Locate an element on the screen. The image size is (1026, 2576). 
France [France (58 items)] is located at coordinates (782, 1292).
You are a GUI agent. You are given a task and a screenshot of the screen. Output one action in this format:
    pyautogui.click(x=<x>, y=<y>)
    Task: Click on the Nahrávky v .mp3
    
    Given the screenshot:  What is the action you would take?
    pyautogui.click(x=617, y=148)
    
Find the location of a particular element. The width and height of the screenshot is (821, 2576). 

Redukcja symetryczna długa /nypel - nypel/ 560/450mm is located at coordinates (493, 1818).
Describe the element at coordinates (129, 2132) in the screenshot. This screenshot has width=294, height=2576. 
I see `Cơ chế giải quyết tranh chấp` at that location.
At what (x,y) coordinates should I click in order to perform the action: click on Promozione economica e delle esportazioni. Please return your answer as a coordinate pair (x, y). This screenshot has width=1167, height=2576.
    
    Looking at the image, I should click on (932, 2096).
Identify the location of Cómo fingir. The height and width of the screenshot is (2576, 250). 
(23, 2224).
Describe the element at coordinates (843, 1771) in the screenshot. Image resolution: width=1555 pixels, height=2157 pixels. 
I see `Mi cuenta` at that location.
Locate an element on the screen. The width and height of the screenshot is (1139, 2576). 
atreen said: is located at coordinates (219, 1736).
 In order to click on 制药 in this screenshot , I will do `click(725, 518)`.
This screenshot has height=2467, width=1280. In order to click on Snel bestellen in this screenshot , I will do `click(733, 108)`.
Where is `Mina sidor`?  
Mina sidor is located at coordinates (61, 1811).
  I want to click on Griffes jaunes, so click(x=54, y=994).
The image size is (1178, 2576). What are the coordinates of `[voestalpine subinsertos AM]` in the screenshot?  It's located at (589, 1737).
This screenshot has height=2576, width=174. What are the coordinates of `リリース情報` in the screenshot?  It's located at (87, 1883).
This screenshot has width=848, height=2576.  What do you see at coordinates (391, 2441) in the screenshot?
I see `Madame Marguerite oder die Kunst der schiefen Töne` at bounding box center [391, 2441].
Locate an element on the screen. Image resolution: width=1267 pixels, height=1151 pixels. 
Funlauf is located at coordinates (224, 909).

= = = = =

**EXERCISE BRIEF**. Your answer should consist of every record, restated exactly.

**OUTPUT FOR THIS TASK**.
Locate an element on the screen. The image size is (1026, 2576). 
France [France (58 items)] is located at coordinates (782, 1292).
You are a GUI agent. You are given a task and a screenshot of the screen. Output one action in this format:
    pyautogui.click(x=<x>, y=<y>)
    Task: Click on the Nahrávky v .mp3
    
    Given the screenshot:  What is the action you would take?
    pyautogui.click(x=617, y=148)
    
Find the location of a particular element. The width and height of the screenshot is (821, 2576). 

Redukcja symetryczna długa /nypel - nypel/ 560/450mm is located at coordinates (493, 1818).
Describe the element at coordinates (129, 2132) in the screenshot. This screenshot has width=294, height=2576. 
I see `Cơ chế giải quyết tranh chấp` at that location.
At what (x,y) coordinates should I click in order to perform the action: click on Promozione economica e delle esportazioni. Please return your answer as a coordinate pair (x, y). This screenshot has width=1167, height=2576.
    
    Looking at the image, I should click on (932, 2096).
Identify the location of Cómo fingir. The height and width of the screenshot is (2576, 250). 
(23, 2224).
Describe the element at coordinates (843, 1771) in the screenshot. Image resolution: width=1555 pixels, height=2157 pixels. 
I see `Mi cuenta` at that location.
Locate an element on the screen. The width and height of the screenshot is (1139, 2576). 
atreen said: is located at coordinates (219, 1736).
 In order to click on 制药 in this screenshot , I will do `click(725, 518)`.
This screenshot has height=2467, width=1280. In order to click on Snel bestellen in this screenshot , I will do `click(733, 108)`.
Where is `Mina sidor`?  
Mina sidor is located at coordinates (61, 1811).
  I want to click on Griffes jaunes, so click(x=54, y=994).
The image size is (1178, 2576). What are the coordinates of `[voestalpine subinsertos AM]` in the screenshot?  It's located at (589, 1737).
This screenshot has height=2576, width=174. What are the coordinates of `リリース情報` in the screenshot?  It's located at (87, 1883).
This screenshot has width=848, height=2576.  What do you see at coordinates (391, 2441) in the screenshot?
I see `Madame Marguerite oder die Kunst der schiefen Töne` at bounding box center [391, 2441].
Locate an element on the screen. Image resolution: width=1267 pixels, height=1151 pixels. 
Funlauf is located at coordinates (224, 909).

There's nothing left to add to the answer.